In his letter, Gowdy referenced a February story in The Washington Post in which a Democratic aide said that Cummings was planning to release transcripts of interviews with top White House aide Ben Rhodes, Naitonal Security Adviser Susan Rice, former Defense Secretary Leon Panetta and ex-CIA Director David Petraeus.

Gowdy’s letter follows a message from Cummings on Tuesday, during which Cummings claimed that Democrats have been blocked from getting control of the transcripts since Feb. 11.

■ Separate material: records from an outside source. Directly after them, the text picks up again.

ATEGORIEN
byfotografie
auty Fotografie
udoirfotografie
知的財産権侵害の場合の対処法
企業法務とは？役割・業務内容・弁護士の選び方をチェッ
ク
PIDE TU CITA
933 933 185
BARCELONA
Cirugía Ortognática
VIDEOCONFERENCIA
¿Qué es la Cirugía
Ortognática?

“Democrats on the Select Committee will not agree to conditions that prevent us from putting out the facts that witnesses have told the committee in order to rebut the conspiracy theories about Benghazi,” Cummings said in a statement after Gowdy announced his rule changes. “Republicans are writing a secret, partisan report that they plan to make public shortly before the election — and they are violating House Rules in order to try to silence Democrats from putting out the facts before then.” 

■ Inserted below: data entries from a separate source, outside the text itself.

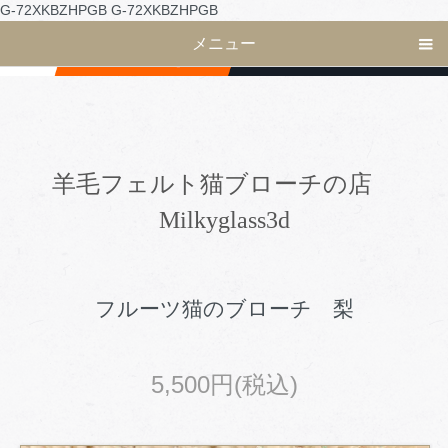
G-72XKBZHPGB
G-72XKBZHPGB
メニュー
羊毛フェルト猫ブローチの店
Milkyglass3d
フルーツ猫のブローチ 梨
5,500円(税込)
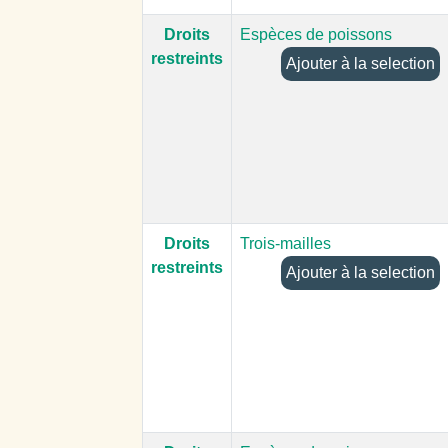
Droits
Espèces de poissons
restreints
Ajouter à la selection
Droits
Trois-mailles
restreints
Ajouter à la selection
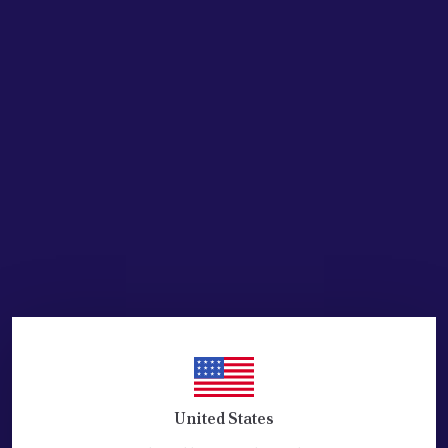
SEPETE EKLE
HEMEN AL
Ürün Açıklaması
MAZOT FİLTRESİ- DELPHİ MARKADIR
MÜŞÜRSÜZ TİP VE 1.6 HDİ DV6TD MOTORLAR İÇİN
UYGUNDUR.
PEUGEOT:( 206+207+307+407+308+PARTNER+EXPERT
CİTROEN:BERLINGO+C3+C4+C5+JUMPERY=1.6 HDI )
FORD: ( FOCUS.2+C-MAX=FORD=1.6 TDCI )
REFERANS:
PEUGEOT
190167
PEUGEOT
190178
United States
CITROEN
190181
PEUGEOT
190195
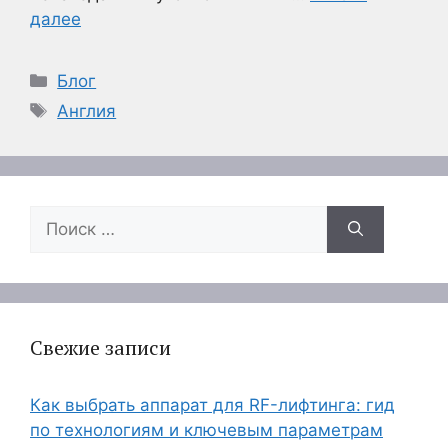
далее
Рубрики
Блог
Метки
Англия
Поиск:
Свежие записи
Как выбрать аппарат для RF-лифтинга: гид
по технологиям и ключевым параметрам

The flare-up amounts to the latest escalation of partisan tensions on the Benghazi panel, which has been a subject of squabbling from the start. Democrats have repeatedly accused Republicans of using the congressional probe to attack Democratic presidential front-runner Hillary Clinton and were aided late last year by comments from prominent Republicans.

Republicans, in turn, consistently claim that Democrats are hindering their effort to get to the bottom of the 2012 attack in Libya, which killed four Americans. GOP lawmakers also blame the Obama administration for withholding documents as part of their effort.

Last October, Democrats released the transcript from the committee’s interview with Cheryl Mills, Clinton’s former chief of staff, on the eve of Clinton’s high-profile appearance before the committee.

The move deeply angered Republicans and interfered with the panel’s investigation, Gowdy told Cummings in Wednesday’s letter.

The transcript “is now being quoted in federal litigation and other matters, even though it is not a final, corrected, and official transcript,” Gowdy wrote. “These actions have thus endangered not only the thoroughness and fairness of the committee’s own work, but also federal litigation and other proceedings, as well as the rights of witnesses to correct potential errors in the transcript.

“Further breaches would no doubt be similarly damaging.”

Gowdy said in his letter on Wednesday that he would be willing to revert back to the old rules so long as Democrats commit in writing not to “selectively release interview transcripts prior to their official release by the committee.”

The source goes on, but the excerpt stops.